Your objective — Give back an exact copy of the lines in the records below, from the line that has "You are a GUI" through the line that has "This screenshot has", and nothing besides.

Data for this task —
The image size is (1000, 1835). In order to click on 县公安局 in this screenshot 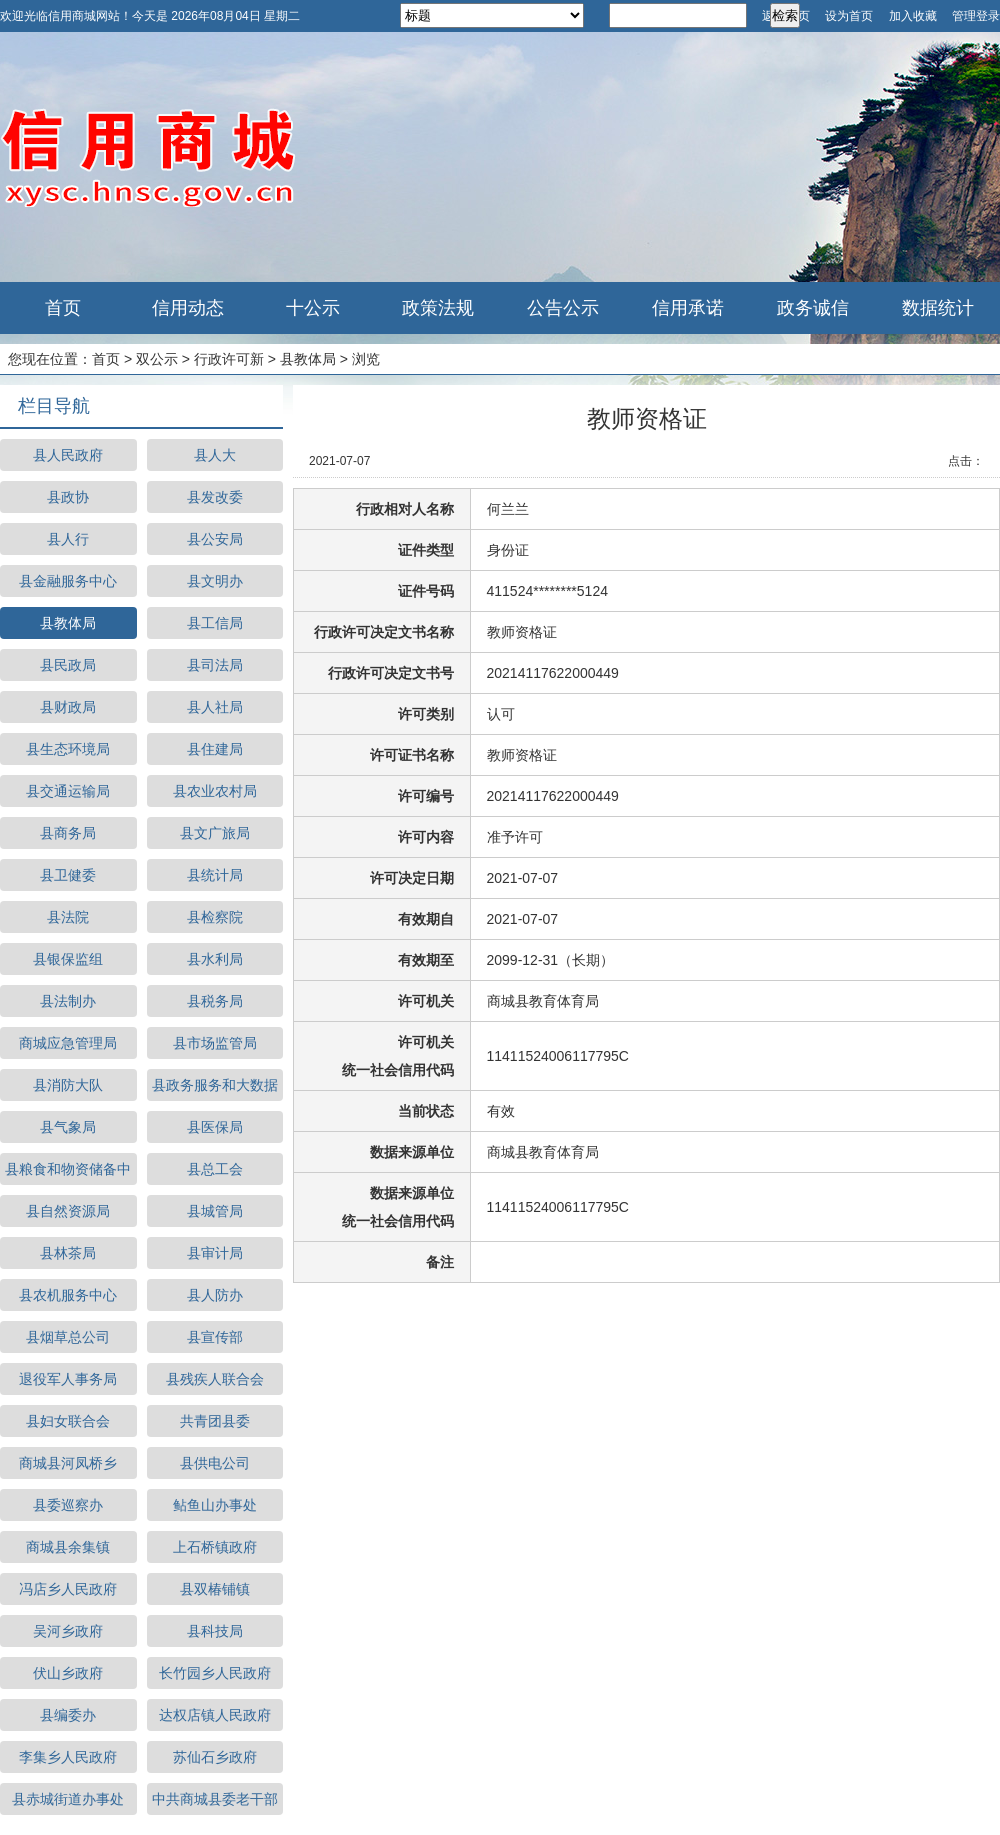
* * *
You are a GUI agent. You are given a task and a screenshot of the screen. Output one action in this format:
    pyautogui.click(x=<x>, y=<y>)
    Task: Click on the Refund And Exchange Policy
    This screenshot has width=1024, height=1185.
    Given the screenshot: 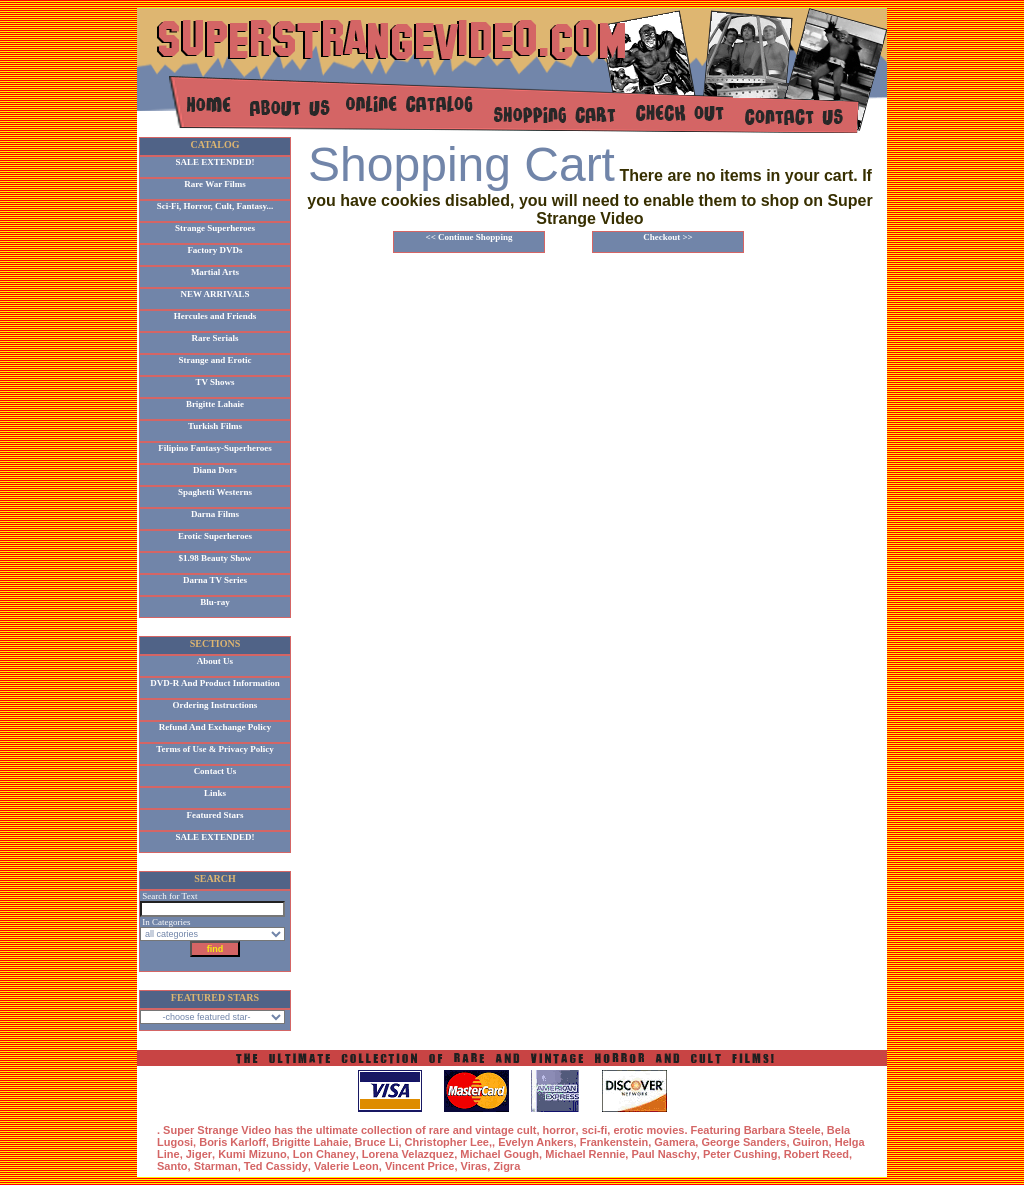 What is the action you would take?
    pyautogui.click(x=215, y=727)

Expected answer —
You are a GUI agent. You are given a task and a screenshot of the screen. Output one action in this format:
    pyautogui.click(x=<x>, y=<y>)
    Task: Click on the Refund And Exchange Policy
    This screenshot has width=1024, height=1185.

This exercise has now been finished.